Imagine an organization where the marketing department speaks French, the product designers speak German, the analytics team speaks Spanish and no one speaks a second language. Even if the organization was designed with digital in mind, communicating business value and why specific technologies matter would be impossible.
That’s essentially how a data-driven business functions when there is no data literacy. If no one outside the department understands what is being said, it doesn’t matter if data and analytics offers immense business value and is a required component of digital business.
By 2020, 50% of organizations will lack sufficient AI and data literacy skills to achieve business value
“The prevalence of data and analytics capabilities, including artificial intelligence, requires creators and consumers to ‘speak data’ as a common language,” says Valerie Logan, Senior Director Analyst, Gartner. “Data and analytics leaders must champion workforce data literacy as an enabler of digital business and treat information as a second language.”
As data and analytics becomes a core part of digital business and data becomes an organizational asset, employees must have at least a basic ability to communicate and understand conversations about data. In short, the ability to “speak data” will become an integral aspect of most day-to-day jobs.
What is data literacy?
Gartner defines data literacy as the ability to read, write and communicate data in context, including an understanding of data sources and constructs, analytical methods and techniques applied — and the ability to describe the use case, application and resulting value.
This all boils down to a simple question, “Do you speak data?”
Data literacy is an underlying component of digital dexterity
The ability to understand and communicate in a common data language is a core skill for a core technology. It is the difference between successfully deriving value from data and analytics and losing out competitors who have made it a core competency in their organizations.
Further, data literacy is an underlying component of digital dexterity, which is an employee’s ability and desire to use existing and emerging technology to drive better business outcomes, another important skill for digital business.
Why is data literacy important?
Poor data literacy is ranked as the second-biggest internal roadblock to the success of the office of the chief data officer, according to the Gartner Annual Chief Data Officer Survey. Gartner expects that, by 2020, 80% of organizations will initiate deliberate competency development in the field of data literacy to overcome extreme deficiencies. By 2020, 50% of organizations will lack sufficient AI and data literacy skills to achieve business value.
As organizations become more data-driven, poor data literacy will become an inhibitor to growth.
Ask the right data and analytics questions
Data and analytics leaders are responsible for creating the narrative for data literacy, highlighting the business value to be gained.
Start by assessing data literacy at your organization with a few questions:
- How many people in your business do you think can interpret straightforward statistical operations such as correlations or judge averages?
- How many managers are able to construct a business case based on concrete, accurate and relevant numbers?
- How many managers can explain the output of their systems or processes?
- How many data scientists can explain the output of their machine learning algorithms?
- How many of your customers can truly appreciate and internalize the essence of the data you share with them?
“Not only must organizations take steps to educate professionals who are involved in crafting data-driven solutions, products and services, they must also ensure those steps achieve the goal of teaching all relevant employees to speak data as their new second language, as well as developing and nurturing communities in which the language will flourish,” says Logan.
Establish a data literacy program
Start by identifying the fluent and native data speakers. Look at business analysts, data stewards and architects who are able to speak data naturally and effortlessly. Also, identify skilled translators who can serve as mediators for business groups.
Second, look for areas where communication barriers mean that data isn’t being utilized to its full business potential.
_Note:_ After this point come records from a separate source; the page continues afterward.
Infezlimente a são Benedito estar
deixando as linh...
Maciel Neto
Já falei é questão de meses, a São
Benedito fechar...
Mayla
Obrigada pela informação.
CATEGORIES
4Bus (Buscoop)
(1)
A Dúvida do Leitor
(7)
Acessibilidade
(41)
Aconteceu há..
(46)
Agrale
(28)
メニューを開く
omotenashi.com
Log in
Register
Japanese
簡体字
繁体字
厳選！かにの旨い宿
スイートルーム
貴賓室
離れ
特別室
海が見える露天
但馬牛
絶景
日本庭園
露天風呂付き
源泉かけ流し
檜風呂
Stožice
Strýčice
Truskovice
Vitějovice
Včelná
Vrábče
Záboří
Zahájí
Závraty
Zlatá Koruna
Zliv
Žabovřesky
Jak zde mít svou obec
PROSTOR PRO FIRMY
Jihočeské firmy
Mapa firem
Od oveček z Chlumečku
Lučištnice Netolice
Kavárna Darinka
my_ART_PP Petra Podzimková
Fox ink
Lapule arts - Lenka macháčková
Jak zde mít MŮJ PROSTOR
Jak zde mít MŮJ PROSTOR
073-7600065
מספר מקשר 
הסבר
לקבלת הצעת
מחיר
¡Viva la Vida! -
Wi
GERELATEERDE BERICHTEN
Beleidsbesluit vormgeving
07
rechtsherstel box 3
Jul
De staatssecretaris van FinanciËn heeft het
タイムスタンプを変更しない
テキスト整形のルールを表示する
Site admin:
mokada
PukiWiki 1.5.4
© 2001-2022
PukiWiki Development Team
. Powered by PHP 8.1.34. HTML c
Conduct data literacy assessments to identify gaps and use as a baseline.
Data and analytics leaders and data teams must lead by example
When it comes time to teach groups about data, make sure it’s in a fun and open environment, and think outside the box for training ideas. Don’t focus solely on slides or presentations — use games, quizzes and other creative ways to teach.
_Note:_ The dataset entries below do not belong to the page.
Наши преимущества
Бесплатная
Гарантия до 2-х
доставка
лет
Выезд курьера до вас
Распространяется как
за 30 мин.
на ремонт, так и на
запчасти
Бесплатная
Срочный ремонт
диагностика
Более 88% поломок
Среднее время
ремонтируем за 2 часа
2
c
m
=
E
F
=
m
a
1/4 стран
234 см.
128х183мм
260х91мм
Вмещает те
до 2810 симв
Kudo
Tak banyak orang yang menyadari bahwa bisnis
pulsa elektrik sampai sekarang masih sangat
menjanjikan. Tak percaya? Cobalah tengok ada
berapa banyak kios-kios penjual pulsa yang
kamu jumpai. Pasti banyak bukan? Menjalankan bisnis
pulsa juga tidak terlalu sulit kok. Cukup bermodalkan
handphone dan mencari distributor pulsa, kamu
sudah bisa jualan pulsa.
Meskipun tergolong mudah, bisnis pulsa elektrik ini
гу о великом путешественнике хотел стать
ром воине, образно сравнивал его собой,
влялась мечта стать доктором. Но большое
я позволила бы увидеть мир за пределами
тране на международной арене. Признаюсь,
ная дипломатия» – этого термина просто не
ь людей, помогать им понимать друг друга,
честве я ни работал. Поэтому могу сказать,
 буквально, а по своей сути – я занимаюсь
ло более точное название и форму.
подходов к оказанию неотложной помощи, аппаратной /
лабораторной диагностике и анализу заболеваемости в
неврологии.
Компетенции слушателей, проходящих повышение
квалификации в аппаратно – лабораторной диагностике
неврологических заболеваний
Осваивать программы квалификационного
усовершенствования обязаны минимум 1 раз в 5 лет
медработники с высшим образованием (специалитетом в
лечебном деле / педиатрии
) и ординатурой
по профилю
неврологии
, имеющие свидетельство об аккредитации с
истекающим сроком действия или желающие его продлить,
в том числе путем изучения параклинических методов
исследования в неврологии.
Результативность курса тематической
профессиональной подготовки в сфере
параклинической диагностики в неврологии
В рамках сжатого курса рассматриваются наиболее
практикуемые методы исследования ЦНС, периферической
Next, try a data literacy proof-of-concept workshop in an area where language gaps exist. Have participants describe real-life common use cases as well as a use case specific to the organization. Make sure to capture lessons learned and then repeat the exercise, ensuring that participants use others’ languages. Share the lessons with other groups to raise awareness and understanding of the literacy gap.
Finally, don’t forget that data and analytics leaders and data teams must lead by example. Ensure that teams are speaking data in all meetings when discussing business outcomes and in other business situations. Champion data literacy and evangelize the benefits of eliminating the data literacy gap.